== Segment start ==

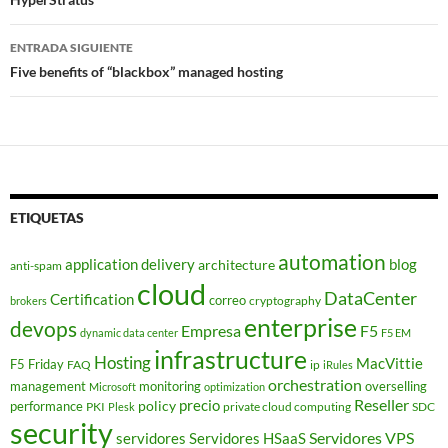
entradas
ENTRADA SIGUIENTE
Five benefits of “blackbox” managed hosting
ETIQUETAS
automation
application delivery
blog
architecture
anti-spam
cloud
DataCenter
Certification
correo
cryptography
brokers
enterprise
devops
Empresa
F5
dynamic data center
F5 EM
infrastructure
Hosting
MacVittie
F5 Friday
FAQ
ip
iRules
orchestration
management
monitoring
overselling
Microsoft
optimization
Reseller
policy
precio
performance
PKI
private cloud computing
SDC
Plesk
security
Servidores VPS
servidores
Servidores HSaaS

== Segment end ==

= TASK TO CARRY OUT =
Return the records above verbatim, leaving out images.

= EXERCISE RESPONSE =
entradas
ENTRADA SIGUIENTE
Five benefits of “blackbox” managed hosting
ETIQUETAS
automation
application delivery
blog
architecture
anti-spam
cloud
DataCenter
Certification
correo
cryptography
brokers
enterprise
devops
Empresa
F5
dynamic data center
F5 EM
infrastructure
Hosting
MacVittie
F5 Friday
FAQ
ip
iRules
orchestration
management
monitoring
overselling
Microsoft
optimization
Reseller
policy
precio
performance
PKI
private cloud computing
SDC
Plesk
security
Servidores VPS
servidores
Servidores HSaaS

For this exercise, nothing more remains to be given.